What needs to be done: The answer should be an exact repeat of the stretch of material below from the line containing "Sistema Turbo" through the line containing "ricavato sotto il".

··· Exercise input ···

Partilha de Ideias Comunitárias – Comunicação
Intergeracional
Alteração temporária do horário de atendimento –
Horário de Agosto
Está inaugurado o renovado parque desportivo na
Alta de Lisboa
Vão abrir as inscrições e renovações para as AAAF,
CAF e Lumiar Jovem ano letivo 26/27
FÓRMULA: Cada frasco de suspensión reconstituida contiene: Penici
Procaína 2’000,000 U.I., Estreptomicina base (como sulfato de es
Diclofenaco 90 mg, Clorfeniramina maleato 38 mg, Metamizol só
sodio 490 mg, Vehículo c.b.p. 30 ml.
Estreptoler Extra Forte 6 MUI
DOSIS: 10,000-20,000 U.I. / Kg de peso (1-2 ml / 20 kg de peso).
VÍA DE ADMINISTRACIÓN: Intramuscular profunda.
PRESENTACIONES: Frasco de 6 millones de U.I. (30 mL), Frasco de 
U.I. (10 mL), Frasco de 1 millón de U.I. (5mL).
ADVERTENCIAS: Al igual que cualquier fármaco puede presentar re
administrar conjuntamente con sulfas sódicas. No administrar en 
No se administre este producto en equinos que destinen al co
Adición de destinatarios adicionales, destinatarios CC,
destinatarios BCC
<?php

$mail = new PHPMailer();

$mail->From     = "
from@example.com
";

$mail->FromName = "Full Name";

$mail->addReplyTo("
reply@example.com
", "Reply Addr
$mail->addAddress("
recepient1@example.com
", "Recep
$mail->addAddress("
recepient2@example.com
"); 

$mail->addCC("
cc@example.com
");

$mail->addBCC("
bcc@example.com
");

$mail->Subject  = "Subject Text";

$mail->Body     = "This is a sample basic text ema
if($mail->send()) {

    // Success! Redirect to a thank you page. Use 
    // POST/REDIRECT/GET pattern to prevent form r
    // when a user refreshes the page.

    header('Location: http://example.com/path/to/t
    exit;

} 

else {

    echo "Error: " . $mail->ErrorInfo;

···
··· Exercise input ···

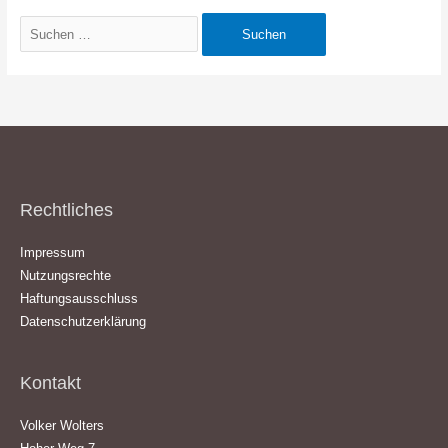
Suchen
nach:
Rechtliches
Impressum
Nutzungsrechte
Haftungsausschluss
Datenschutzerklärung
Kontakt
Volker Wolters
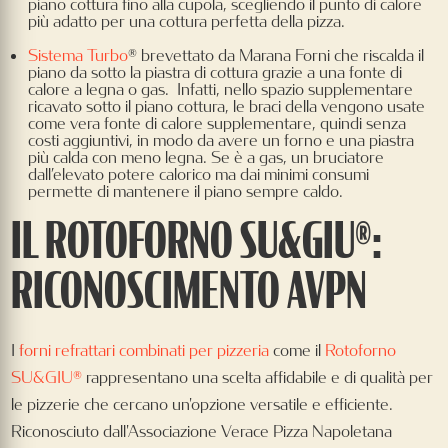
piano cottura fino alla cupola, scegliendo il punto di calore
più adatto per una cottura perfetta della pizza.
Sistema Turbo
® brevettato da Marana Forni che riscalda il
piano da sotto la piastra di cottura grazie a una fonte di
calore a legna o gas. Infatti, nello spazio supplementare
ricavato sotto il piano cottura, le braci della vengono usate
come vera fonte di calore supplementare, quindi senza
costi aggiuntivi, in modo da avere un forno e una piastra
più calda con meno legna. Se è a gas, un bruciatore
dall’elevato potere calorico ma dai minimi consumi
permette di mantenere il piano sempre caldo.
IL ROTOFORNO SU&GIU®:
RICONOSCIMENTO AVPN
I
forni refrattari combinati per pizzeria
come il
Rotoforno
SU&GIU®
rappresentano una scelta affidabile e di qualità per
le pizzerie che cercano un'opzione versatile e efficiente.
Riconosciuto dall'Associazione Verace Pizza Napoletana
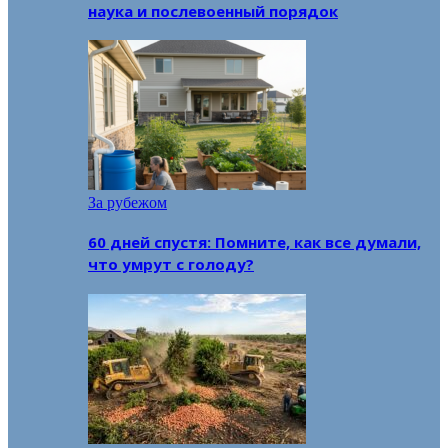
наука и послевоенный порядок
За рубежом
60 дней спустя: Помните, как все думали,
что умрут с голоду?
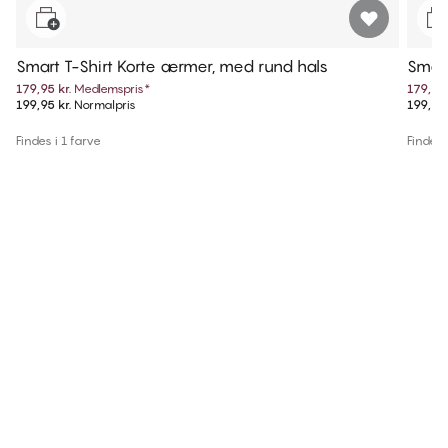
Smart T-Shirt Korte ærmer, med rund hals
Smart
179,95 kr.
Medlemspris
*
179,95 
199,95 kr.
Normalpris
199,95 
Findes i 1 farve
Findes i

···

Output of the task:
Sistema Turbo
® brevettato da Marana Forni che riscalda il
piano da sotto la piastra di cottura grazie a una fonte di
calore a legna o gas. Infatti, nello spazio supplementare
ricavato sotto il piano cottura, le braci della vengono usate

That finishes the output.